In a statement on Wednesday, Albay Rep. Joey Salceda, who headed the House technical working group on the proposed MIF, said “the House has decided to adopt the Senate version so that the Executive can begin crafting the rules and regulations,” adding, “we expect the president to announce that he has signed it by Sona.”
He also noted that the MIF “is the first but it does not have to be the last sovereign wealth fund that the government can create.”
Salceda also thanked the Senate for retaining most of the accountability and transparency safeguards established by the House.
The Albay lawmaker made suggestions that could be incorporated in crafting and refining the implementing guidelines, once the MIF bill is enacted.
He proposed that multilateral financing institutions such as the World Bank and the Asian Development Bank be allowed to be strategic partners with a stake in the MIF to bring in capital, experience, institutional expertise, and international credibility to the fund.
Salceda further suggested that there be a provision in the implementing rules and regulations for stock market listing as allowed in the MIF bill, to subject the fund to more transparency and public accountability standards.
While the lawmaker expressed appreciation for the removal of special exemptions, including tax breaks, he shared reservations on requiring regular dividends out of the MIF.
Opposition
Sen.

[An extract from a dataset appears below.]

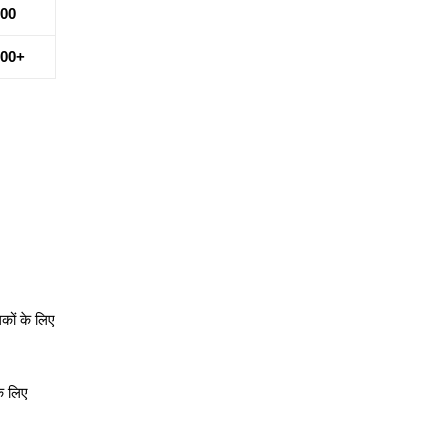
000
000+
कों के लिए
के लिए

Francis Escudero on Wednesday insisted that the measure establishing the MIF lacked the constitutional requirement on the creation of a government-owned and -controlled corporation (GOCC).
“As I pointed out in my amicus curiae manifestation (on Tuesday), unless they comply with the condition precedent… it might be constitutionally infirm for Congress to pass this bill,” the senator said.
Escudero was referring to Article XII Section 16 of the 1987 Constitution, which states that GOCCs “may be created or established by special charters in the interest of the common good and subject to the test of economic viability.”
A progressive teachers’ group on Wednesday also criticized the Senate’s hasty approval of the MIF, saying that the country was facing education crises that needed to be addressed first.
With many reports coming out about the worsening crisis of learning conditions in the country, the Alliance of Concerned Teachers said the MIF should not be the government’s priority bill.
House Deputy Minority Leader and ACT Teachers party-list Rep. France Castro also said in Filipino: “So-called amendments on the final Senate version of the MIF cannot resolve the fact that the country does not have surplus cash and that the bulk of the money cannot come from the government.”